# Aal angeln in spanien



## Siluro C&R (5. Januar 2005)

Nun, dann werde ich auch mal einige Zeilen an Euch richten. Ich habe das Forum mal so durch gekämmt und habe viel interessantes gefunden, daher mein Beitrag nun.:

!DIE AALE BEISSEN IMMER NOCH!  ...hier in Spanien...

Morgen werde ich mich mal wieder zum Wasser begeben und Euch später von dem Ergebnis berichten. Es gibt sicher einige Aalangler hier die Interesse an der Methodik des Angelns, wie es  hier praktiziert wird, haben und vielleicht einen ?Aalangelwinterurlaub? hier machen wollen  Nun denn, ich denke es wird Interessant.
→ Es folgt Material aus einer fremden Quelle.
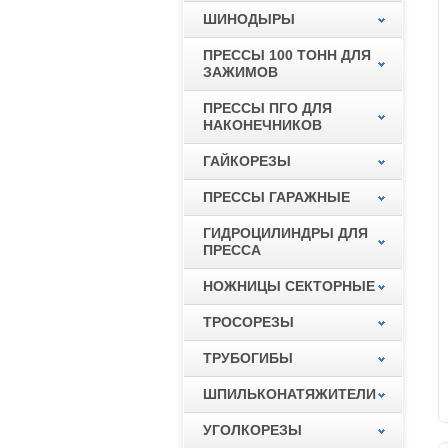
ШИНОДЫРЫ
ПРЕССЫ 100 ТОНН ДЛЯ
ЗАЖИМОВ
ПРЕССЫ ПГО ДЛЯ
НАКОНЕЧНИКОВ
ГАЙКОРЕЗЫ
ПРЕССЫ ГАРАЖНЫЕ
ГИДРОЦИЛИНДРЫ ДЛЯ
ПРЕССА
НОЖНИЦЫ СЕКТОРНЫЕ
ТРОСОРЕЗЫ
ТРУБОГИБЫ
ШПИЛЬКОНАТЯЖИТЕЛИ
УГОЛКОРЕЗЫ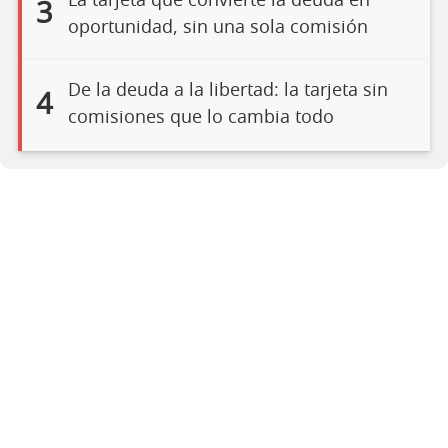
La tarjeta que convierte la deuda en
3
oportunidad, sin una sola comisión
De la deuda a la libertad: la tarjeta sin
4
comisiones que lo cambia todo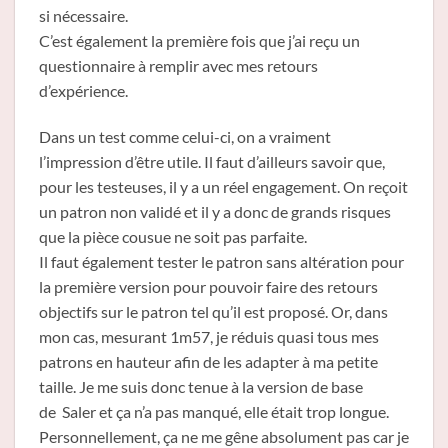
si nécessaire.
C’est également la première fois que j’ai reçu un
questionnaire à remplir avec mes retours
d’expérience.
Dans un test comme celui-ci, on a vraiment
l’impression d’être utile. Il faut d’ailleurs savoir que,
pour les testeuses, il y a un réel engagement. On reçoit
un patron non validé et il y a donc de grands risques
que la pièce cousue ne soit pas parfaite.
Il faut également tester le patron sans altération pour
la première version pour pouvoir faire des retours
objectifs sur le patron tel qu’il est proposé. Or, dans
mon cas, mesurant 1m57, je réduis quasi tous mes
patrons en hauteur afin de les adapter à ma petite
taille. Je me suis donc tenue à la version de base
de Saler et ça n’a pas manqué, elle était trop longue.
Personnellement, ça ne me gêne absolument pas car je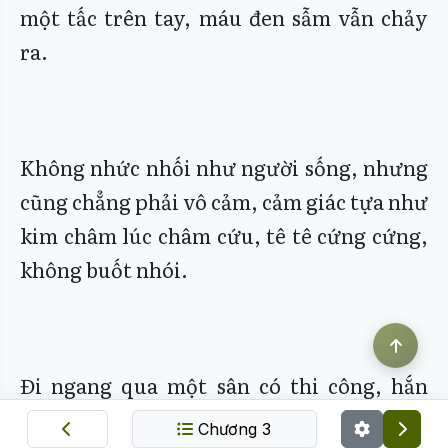
một tấc trên tay, máu đen sẫm vẫn chảy
ra.
Không nhức nhối như người sống, nhưng
cũng chẳng phải vô cảm, cảm giác tựa như
kim châm lúc châm cứu, tê tê cứng cứng,
không buốt nhói.
Đi ngang qua một sân có thi công, hắn
tiện tay ném mũi tên vào cối xay, đá tảng
Chương 3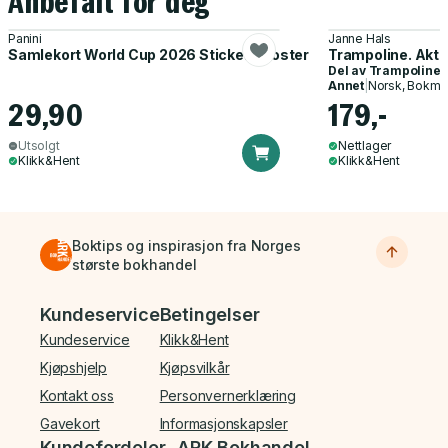
Anbefalt for deg
Panini
Janne Hals
Samlekort World Cup 2026 Sticker Booster
Trampoline. Akti
Del av
Trampoline
Annet
|
Norsk, Bokmå
29,90
179,-
Utsolgt
Nettlager
Klikk&Hent
Klikk&Hent
Boktips og inspirasjon fra Norges
største bokhandel
Bunnmeny
Kundeservice
Betingelser
Kundeservice
Klikk&Hent
Kjøpshjelp
Kjøpsvilkår
Kontakt oss
Personvernerklæring
Gavekort
Informasjonskapsler
Kundefordeler
ARK Bokhandel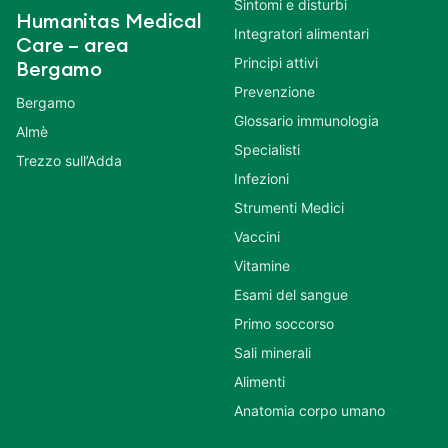
Sintomi e disturbi
Humanitas Medical
Integratori alimentari
Care – area
Principi attivi
Bergamo
Prevenzione
Bergamo
Glossario immunologia
Almè
Specialisti
Trezzo sull’Adda
Infezioni
Strumenti Medici
Vaccini
Vitamine
Esami del sangue
Primo soccorso
Sali minerali
Alimenti
Anatomia corpo umano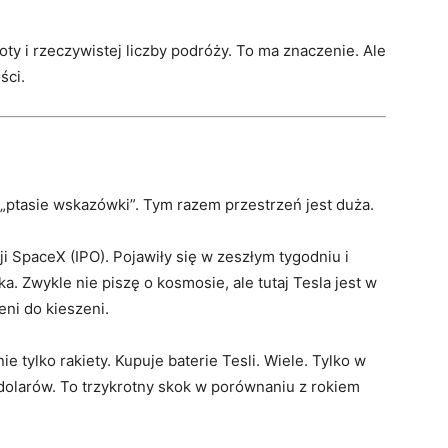
y i rzeczywistej liczby podróży. To ma znaczenie. Ale
ści.
ptasie wskazówki”. Tym razem przestrzeń jest duża.
i SpaceX (IPO). Pojawiły się w zeszłym tygodniu i
a. Zwykle nie piszę o kosmosie, ale tutaj Tesla jest w
eni do kieszeni.
 tylko rakiety. Kupuje baterie Tesli. Wiele. Tylko w
dolarów. To trzykrotny skok w porównaniu z rokiem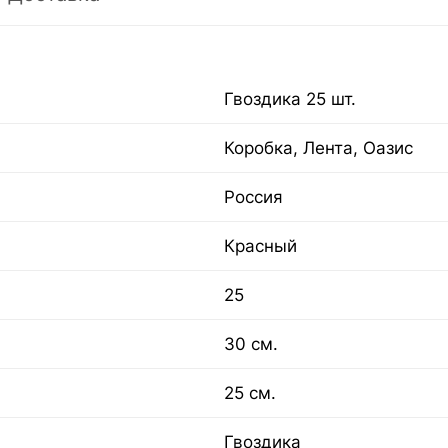
Гвоздика 25 шт.
Коробка, Лента, Оазис
Россия
Красный
25
30 см.
25 см.
Гвоздика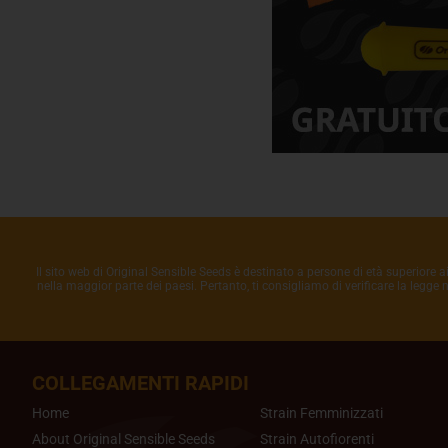
Il sito web di Original Sensible Seeds è destinato a persone di età superiore a
nella maggior parte dei paesi. Pertanto, ti consigliamo di verificare la legge
COLLEGAMENTI RAPIDI
Home
Strain Femminizzati
About Original Sensible Seeds
Strain Autofiorenti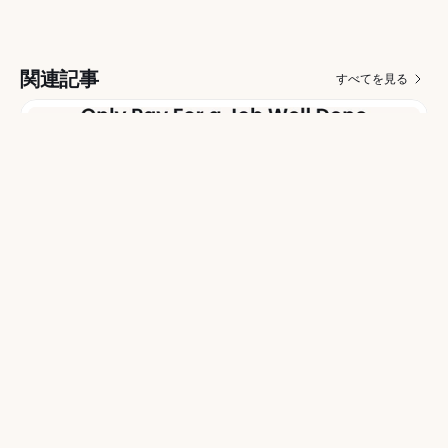
関連記事
すべてを見る
2026/08/03
Alfieがお手伝いするのは、お客様にご満足いただけた仕
事のみです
Bis bald, Gruß Manfred. |wavey:


----------



## Siluro C&R (9. Januar 2005)

*AW: Aal angeln in spanien*

Hab dann leider nur einen Aal gefangen, 60cm, Hünerfleisch auf Grund angeboten. War leider nicht viel los sonst, mag daran liegen, das es am Nachmittag stark geregnet hatte und der Temperatursprung Beißfaulheit bewirkte. 
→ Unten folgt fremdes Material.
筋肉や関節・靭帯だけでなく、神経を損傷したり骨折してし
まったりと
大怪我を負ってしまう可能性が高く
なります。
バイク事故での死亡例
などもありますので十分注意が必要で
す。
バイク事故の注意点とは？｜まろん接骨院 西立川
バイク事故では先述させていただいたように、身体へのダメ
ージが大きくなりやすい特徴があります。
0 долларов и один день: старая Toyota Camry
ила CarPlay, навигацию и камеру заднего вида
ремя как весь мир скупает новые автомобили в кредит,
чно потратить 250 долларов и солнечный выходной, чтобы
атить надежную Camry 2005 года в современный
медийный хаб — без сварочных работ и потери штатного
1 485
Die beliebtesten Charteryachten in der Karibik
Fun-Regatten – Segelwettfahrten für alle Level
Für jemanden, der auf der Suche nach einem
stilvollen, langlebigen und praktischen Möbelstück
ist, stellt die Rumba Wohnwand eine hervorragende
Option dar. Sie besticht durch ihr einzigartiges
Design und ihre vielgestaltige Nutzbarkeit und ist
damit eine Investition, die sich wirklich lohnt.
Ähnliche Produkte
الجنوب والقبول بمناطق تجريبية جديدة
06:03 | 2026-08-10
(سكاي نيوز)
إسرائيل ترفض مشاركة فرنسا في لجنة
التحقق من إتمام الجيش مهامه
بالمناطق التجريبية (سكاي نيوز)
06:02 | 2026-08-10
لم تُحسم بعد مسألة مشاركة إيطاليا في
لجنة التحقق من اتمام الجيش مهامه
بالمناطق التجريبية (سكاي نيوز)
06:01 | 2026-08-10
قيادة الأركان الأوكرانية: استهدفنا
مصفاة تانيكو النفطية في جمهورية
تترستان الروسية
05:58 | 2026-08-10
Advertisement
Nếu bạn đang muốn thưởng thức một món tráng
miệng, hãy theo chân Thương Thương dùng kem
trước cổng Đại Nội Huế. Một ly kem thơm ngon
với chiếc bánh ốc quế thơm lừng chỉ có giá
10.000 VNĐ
 Aber wo richtig was los war, 2km flussab sind die Spanier am Glasaal fischen. Gibt es da eigentlich Bemühungen einer Organisation das zu unterbinden?

 Gruß Manfred


----------



## herrm (30. Januar 2005)

*AW: Aal angeln in spanien*

wo angelst du in spanien.


----------